Set down, exactly as written, every line from the top of the records below to the line containing "roles. It shows", both ends included, and no others.

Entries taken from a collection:

────────────────────

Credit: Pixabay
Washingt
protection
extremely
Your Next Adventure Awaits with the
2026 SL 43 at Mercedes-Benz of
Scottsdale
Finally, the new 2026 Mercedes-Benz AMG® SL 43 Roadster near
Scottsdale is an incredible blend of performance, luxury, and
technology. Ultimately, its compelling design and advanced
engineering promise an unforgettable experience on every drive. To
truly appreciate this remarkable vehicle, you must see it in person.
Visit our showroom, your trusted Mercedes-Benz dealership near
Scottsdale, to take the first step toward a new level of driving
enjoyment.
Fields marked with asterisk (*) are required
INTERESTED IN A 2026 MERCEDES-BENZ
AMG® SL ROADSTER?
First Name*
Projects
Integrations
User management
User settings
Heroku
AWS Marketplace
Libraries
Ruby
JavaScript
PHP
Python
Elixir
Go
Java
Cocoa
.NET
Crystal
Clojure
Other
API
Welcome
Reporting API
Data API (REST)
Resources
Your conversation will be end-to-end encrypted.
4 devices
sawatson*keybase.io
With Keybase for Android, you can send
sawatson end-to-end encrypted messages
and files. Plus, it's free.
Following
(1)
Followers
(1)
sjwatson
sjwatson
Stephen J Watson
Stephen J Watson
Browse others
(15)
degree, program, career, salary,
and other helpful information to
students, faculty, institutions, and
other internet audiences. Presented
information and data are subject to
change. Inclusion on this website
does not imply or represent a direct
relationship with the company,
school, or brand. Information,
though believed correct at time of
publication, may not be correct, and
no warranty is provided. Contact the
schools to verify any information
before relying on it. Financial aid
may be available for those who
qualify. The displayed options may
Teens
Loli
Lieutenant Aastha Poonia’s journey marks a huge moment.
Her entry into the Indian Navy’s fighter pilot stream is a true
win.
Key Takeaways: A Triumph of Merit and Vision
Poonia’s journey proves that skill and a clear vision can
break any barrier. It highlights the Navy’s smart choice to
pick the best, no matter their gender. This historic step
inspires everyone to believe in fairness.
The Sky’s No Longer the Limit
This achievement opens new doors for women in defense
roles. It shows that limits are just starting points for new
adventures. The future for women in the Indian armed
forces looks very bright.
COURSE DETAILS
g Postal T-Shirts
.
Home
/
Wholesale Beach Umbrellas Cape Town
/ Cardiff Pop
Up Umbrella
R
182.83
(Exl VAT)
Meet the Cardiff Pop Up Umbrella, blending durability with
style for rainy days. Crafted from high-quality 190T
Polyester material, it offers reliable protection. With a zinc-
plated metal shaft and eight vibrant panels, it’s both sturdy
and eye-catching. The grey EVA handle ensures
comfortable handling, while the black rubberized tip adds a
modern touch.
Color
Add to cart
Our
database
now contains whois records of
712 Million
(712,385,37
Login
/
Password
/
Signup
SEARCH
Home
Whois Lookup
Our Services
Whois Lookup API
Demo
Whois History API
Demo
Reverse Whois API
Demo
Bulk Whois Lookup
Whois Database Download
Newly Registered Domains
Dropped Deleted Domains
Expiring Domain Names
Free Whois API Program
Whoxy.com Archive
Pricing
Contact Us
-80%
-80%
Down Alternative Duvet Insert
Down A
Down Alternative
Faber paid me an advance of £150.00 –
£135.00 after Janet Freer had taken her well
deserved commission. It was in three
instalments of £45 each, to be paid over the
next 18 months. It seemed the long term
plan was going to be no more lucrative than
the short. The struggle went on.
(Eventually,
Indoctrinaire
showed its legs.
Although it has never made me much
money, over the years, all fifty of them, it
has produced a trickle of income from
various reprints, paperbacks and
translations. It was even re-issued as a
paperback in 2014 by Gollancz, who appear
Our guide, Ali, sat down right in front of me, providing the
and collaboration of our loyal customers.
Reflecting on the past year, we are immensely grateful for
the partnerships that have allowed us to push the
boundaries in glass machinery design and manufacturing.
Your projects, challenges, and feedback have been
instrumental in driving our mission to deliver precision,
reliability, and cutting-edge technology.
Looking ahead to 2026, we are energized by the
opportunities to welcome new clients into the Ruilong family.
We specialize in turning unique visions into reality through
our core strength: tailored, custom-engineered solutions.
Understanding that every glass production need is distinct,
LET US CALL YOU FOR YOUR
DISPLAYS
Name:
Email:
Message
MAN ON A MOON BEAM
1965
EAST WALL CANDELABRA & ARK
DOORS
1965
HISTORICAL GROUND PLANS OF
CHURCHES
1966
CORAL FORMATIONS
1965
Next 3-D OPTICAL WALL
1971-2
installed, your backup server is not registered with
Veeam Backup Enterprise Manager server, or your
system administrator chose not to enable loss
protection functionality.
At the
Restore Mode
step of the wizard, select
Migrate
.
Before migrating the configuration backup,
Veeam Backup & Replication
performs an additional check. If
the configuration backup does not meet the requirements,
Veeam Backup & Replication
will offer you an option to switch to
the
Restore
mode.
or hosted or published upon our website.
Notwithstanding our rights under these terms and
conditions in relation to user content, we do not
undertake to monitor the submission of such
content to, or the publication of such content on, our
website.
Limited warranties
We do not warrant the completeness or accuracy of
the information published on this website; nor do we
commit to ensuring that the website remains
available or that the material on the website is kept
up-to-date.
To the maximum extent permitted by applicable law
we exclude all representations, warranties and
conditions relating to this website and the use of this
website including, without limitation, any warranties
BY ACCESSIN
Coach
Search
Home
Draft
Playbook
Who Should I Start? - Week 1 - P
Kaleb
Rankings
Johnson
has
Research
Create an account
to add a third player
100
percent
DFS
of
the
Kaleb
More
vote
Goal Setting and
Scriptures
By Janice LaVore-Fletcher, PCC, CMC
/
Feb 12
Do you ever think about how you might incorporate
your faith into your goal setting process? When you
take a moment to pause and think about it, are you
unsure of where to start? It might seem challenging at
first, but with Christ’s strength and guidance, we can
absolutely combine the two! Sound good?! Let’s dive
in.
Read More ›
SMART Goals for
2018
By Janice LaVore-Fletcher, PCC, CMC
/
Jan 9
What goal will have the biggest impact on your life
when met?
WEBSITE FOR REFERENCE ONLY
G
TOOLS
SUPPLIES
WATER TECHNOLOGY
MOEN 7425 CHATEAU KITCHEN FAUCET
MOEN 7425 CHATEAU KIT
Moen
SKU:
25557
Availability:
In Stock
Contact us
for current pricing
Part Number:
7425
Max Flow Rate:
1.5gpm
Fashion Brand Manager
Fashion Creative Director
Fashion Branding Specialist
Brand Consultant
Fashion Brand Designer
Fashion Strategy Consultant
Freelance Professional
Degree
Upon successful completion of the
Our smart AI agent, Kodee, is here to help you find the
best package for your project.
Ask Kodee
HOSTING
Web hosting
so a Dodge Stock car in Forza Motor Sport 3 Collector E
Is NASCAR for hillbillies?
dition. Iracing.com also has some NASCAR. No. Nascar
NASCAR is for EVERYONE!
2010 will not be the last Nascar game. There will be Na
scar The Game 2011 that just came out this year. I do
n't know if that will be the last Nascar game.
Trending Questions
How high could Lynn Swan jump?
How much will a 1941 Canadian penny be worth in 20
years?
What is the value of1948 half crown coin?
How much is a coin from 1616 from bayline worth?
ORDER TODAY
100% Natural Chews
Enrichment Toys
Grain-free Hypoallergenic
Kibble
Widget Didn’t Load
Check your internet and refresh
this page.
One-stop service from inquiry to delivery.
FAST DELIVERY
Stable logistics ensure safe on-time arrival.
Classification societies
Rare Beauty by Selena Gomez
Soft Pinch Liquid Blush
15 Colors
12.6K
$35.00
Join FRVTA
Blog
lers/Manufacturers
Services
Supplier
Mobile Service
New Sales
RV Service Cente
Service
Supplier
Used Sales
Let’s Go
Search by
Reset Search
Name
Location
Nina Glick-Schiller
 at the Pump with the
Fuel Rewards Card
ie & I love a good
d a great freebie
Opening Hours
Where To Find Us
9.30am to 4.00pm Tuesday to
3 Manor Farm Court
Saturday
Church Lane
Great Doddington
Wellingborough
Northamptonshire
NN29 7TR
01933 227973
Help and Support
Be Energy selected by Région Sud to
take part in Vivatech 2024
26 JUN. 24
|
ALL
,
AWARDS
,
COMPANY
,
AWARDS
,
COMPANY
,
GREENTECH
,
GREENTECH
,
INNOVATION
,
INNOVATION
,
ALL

────────────────────

▶ Task result
Credit: Pixabay
Washingt
protection
extremely
Your Next Adventure Awaits with the
2026 SL 43 at Mercedes-Benz of
Scottsdale
Finally, the new 2026 Mercedes-Benz AMG® SL 43 Roadster near
Scottsdale is an incredible blend of performance, luxury, and
technology. Ultimately, its compelling design and advanced
engineering promise an unforgettable experience on every drive. To
truly appreciate this remarkable vehicle, you must see it in person.
Visit our showroom, your trusted Mercedes-Benz dealership near
Scottsdale, to take the first step toward a new level of driving
enjoyment.
Fields marked with asterisk (*) are required
INTERESTED IN A 2026 MERCEDES-BENZ
AMG® SL ROADSTER?
First Name*
Projects
Integrations
User management
User settings
Heroku
AWS Marketplace
Libraries
Ruby
JavaScript
PHP
Python
Elixir
Go
Java
Cocoa
.NET
Crystal
Clojure
Other
API
Welcome
Reporting API
Data API (REST)
Resources
Your conversation will be end-to-end encrypted.
4 devices
sawatson*keybase.io
With Keybase for Android, you can send
sawatson end-to-end encrypted messages
and files. Plus, it's free.
Following
(1)
Followers
(1)
sjwatson
sjwatson
Stephen J Watson
Stephen J Watson
Browse others
(15)
degree, program, career, salary,
and other helpful information to
students, faculty, institutions, and
other internet audiences. Presented
information and data are subject to
change. Inclusion on this website
does not imply or represent a direct
relationship with the company,
school, or brand. Information,
though believed correct at time of
publication, may not be correct, and
no warranty is provided. Contact the
schools to verify any information
before relying on it. Financial aid
may be available for those who
qualify. The displayed options may
Teens
Loli
Lieutenant Aastha Poonia’s journey marks a huge moment.
Her entry into the Indian Navy’s fighter pilot stream is a true
win.
Key Takeaways: A Triumph of Merit and Vision
Poonia’s journey proves that skill and a clear vision can
break any barrier. It highlights the Navy’s smart choice to
pick the best, no matter their gender. This historic step
inspires everyone to believe in fairness.
The Sky’s No Longer the Limit
This achievement opens new doors for women in defense
roles. It shows that limits are just starting points for new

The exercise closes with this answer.